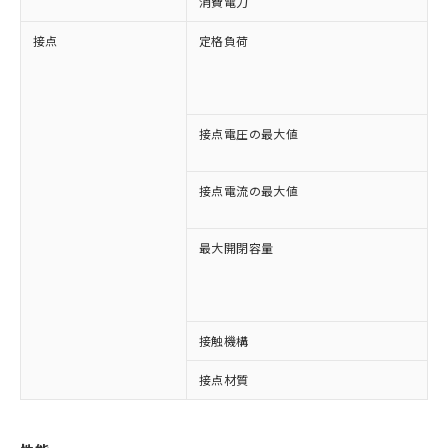
消費電力
接点
定格負荷
A
A
D
D
接点電圧の最大値
A
D
接点電流の最大値
A
D
最大開閉容量
1
※1 対応状況
3
対応済み：EU RoHS指令（10物質）の
接触機構
非含有に対応した製品が提供可能な商品で
す。
接点材質
A
対応予定：EU RoHS指令（10物質）の非含
ご利用条件
有に対応した製品に切り替える予定のある
商品です。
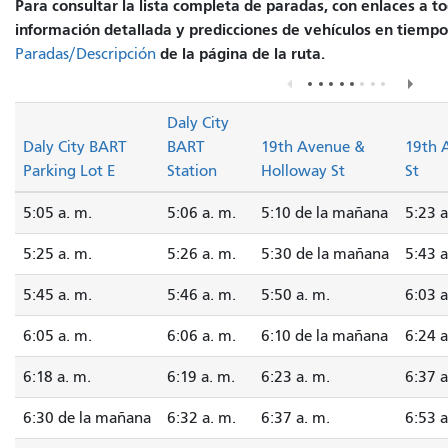
Para consultar la lista completa de paradas, con enlaces a t
información detallada y predicciones de vehículos en tiempo r
de la página de la ruta.
Paradas/Descripción
Daly City
Daly City BART
BART
19th Avenue &
19th 
Parking Lot E
Station
Holloway St
St
5:05 a. m.
5:06 a. m.
5:10 de la mañana
5:23 a
5:25 a. m.
5:26 a. m.
5:30 de la mañana
5:43 a
5:45 a. m.
5:46 a. m.
5:50 a. m.
6:03 a
6:05 a. m.
6:06 a. m.
6:10 de la mañana
6:24 a
6:18 a. m.
6:19 a. m.
6:23 a. m.
6:37 a
6:30 de la mañana
6:32 a. m.
6:37 a. m.
6:53 a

--- --- ---

> [Instructions to follow]
Repeat every line above exactly, but omit all images.

> [Solution to this task]
消費電力
接点
定格負荷
A
A
D
D
接点電圧の最大値
A
D
接点電流の最大値
A
D
最大開閉容量
1
※1 対応状況
3
対応済み：EU RoHS指令（10物質）の
接触機構
非含有に対応した製品が提供可能な商品で
す。
接点材質
A
対応予定：EU RoHS指令（10物質）の非含
ご利用条件
有に対応した製品に切り替える予定のある
商品です。
Para consultar la lista completa de paradas, con enlaces a t
información detallada y predicciones de vehículos en tiempo r
de la página de la ruta.
Paradas/Descripción
Daly City
Daly City BART
BART
19th Avenue &
19th 
Parking Lot E
Station
Holloway St
St
5:05 a. m.
5:06 a. m.
5:10 de la mañana
5:23 a
5:25 a. m.
5:26 a. m.
5:30 de la mañana
5:43 a
5:45 a. m.
5:46 a. m.
5:50 a. m.
6:03 a
6:05 a. m.
6:06 a. m.
6:10 de la mañana
6:24 a
6:18 a. m.
6:19 a. m.
6:23 a. m.
6:37 a
6:30 de la mañana
6:32 a. m.
6:37 a. m.
6:53 a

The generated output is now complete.